ICYMI: FTX, the crypto exchange that has become a byword for fraud and a black eye on the face of the entire digital asset industry, said that virtually all of the people who had money frozen on the platform will get their money back, plus interest.
That is an extraordinary outcome. Creditors are rarely made whole in bankruptcy, and it often takes years to claw back whatever pennies on the dollar they’re owed.
And yet, for FTX customers, there’s an unavoidable twinge of resentment over what could have been.
See here: If you had one bitcoin in an FTX account in mid-November of 2022, it was worth about $17,500. Two months ago, when bitcoin hit its all-time high, it would have fetched $73,700.
Today, it’d be worth more than $61,000.
In other words, if you’d been able to hold onto that bitcoin, you could have seen its value go up more than 300%.
The speed and scale of the asset recovery is an especially surprising outcome considering the state of FTX when it landed in the hands of John Ray III, the restructuring expert who shepherded the bankruptcy.
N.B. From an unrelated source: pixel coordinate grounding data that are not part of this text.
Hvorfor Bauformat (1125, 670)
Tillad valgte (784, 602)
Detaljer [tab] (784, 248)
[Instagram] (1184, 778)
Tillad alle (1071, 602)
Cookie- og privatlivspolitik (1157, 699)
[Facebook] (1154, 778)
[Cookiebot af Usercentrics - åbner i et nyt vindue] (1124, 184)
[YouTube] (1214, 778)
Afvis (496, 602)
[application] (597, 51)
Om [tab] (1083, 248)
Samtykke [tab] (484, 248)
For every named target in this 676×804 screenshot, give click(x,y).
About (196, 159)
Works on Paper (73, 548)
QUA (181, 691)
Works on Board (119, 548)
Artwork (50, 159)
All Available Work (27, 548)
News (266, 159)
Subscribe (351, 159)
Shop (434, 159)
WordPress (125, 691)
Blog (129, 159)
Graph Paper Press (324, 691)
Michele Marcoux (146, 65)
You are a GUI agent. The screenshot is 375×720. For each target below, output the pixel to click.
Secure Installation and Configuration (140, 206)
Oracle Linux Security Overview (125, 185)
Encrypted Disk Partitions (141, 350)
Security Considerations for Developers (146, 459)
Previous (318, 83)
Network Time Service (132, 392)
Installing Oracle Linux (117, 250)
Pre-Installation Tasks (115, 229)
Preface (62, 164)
Ray, who handled Enron’s liquidation, described FTX as a staggeringly mismanaged company with almost no formalized bookkeeping — a total mess.
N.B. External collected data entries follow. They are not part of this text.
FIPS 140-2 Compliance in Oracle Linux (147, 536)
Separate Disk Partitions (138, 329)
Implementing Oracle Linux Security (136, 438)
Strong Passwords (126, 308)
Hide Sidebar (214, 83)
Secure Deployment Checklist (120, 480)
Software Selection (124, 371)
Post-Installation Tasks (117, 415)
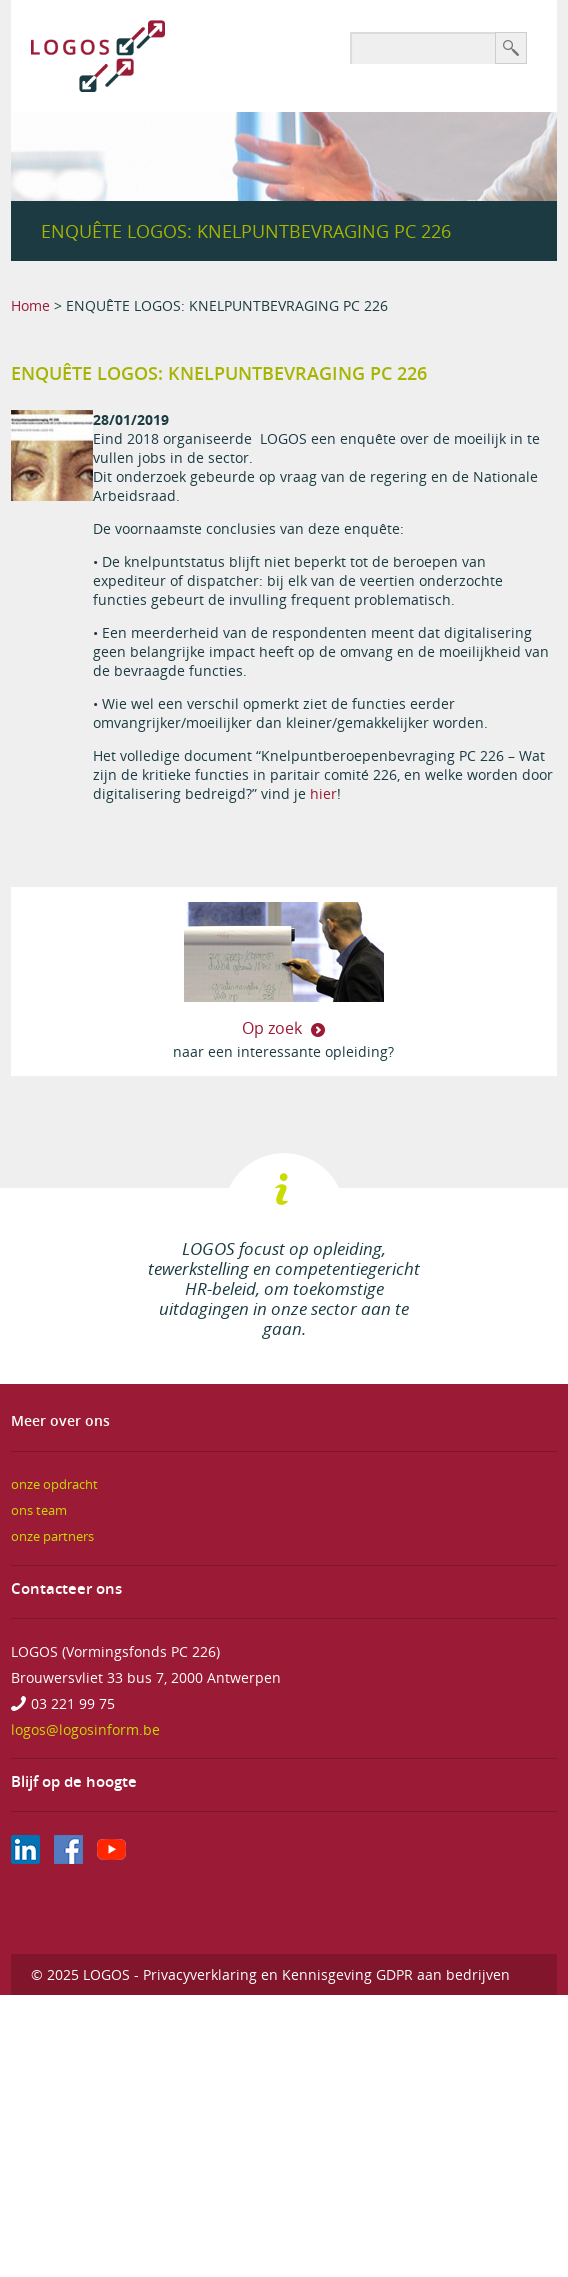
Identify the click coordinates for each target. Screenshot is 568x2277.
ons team (39, 1510)
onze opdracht (54, 1484)
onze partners (52, 1536)
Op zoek (274, 1028)
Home (30, 305)
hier (323, 793)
Ray’s team now says it expects 98% of FTX creditors to receive approximately 118% of the amount of their claims. The bankruptcy managers tracked down all of FTX’s crypto and other holdings and hired an investment manager to sell them. All of that took time, and while it was happening, crypto markets staged a stunning comeback. The bull run inflated the value of FTX’s significant crypto holdings, leaving the estate with more than enough to pay back customers.
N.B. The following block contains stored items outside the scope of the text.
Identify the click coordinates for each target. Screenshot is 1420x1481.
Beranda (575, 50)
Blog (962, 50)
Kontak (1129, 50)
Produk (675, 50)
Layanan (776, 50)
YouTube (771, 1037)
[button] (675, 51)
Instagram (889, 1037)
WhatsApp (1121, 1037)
For that single bitcoin holder, that means after a year and half without being able to access their $17,500 in bitcoin, they’ll get about $20,650 back.
It could be worse! FTX’s shareholders — people like Tom Brady and private equity firms like Sequoia Capital — are almost certain to see their equity in the once high-flying crypto startup totally wiped out. Although FTX said it would have as much as $16 billion to disburse, customers and Uncle Sam get paid out first.
FTX’s founder and its former CEO, Sam Bankman-Fried, got a 25-year prison sentence for stealing customer funds and frittering them away on side projects.
Pretty much from the moment his crypto empire collapsed, SBF has been making the case that FTX was actually solvent. The money was always there, just, like, not in the most liquid form, he claimed. If he’d just had more time, he could have gotten everyone their money back…
Of course, that’s a somewhat fantastical claim.
Sure, the crypto fever returned, but that’s partly because the industry was able to pin the blame for the meltdown on SBF.
Prosecutors and the judge were extremely unmoved by SBF’s claim during sentencing that because customers would likely be made whole that there was effectively no harm, no foul.
That argument seemed to really irk Ray, the guy who’s spent the past year and a half sifting through the rubble of FTX and hunting down its globe-spanning assets. In a letter to the court ahead of Bankman-Fried’s sentencing, Ray wrote that the company Bankman-Fried left behind was “neither solvent nor safe.”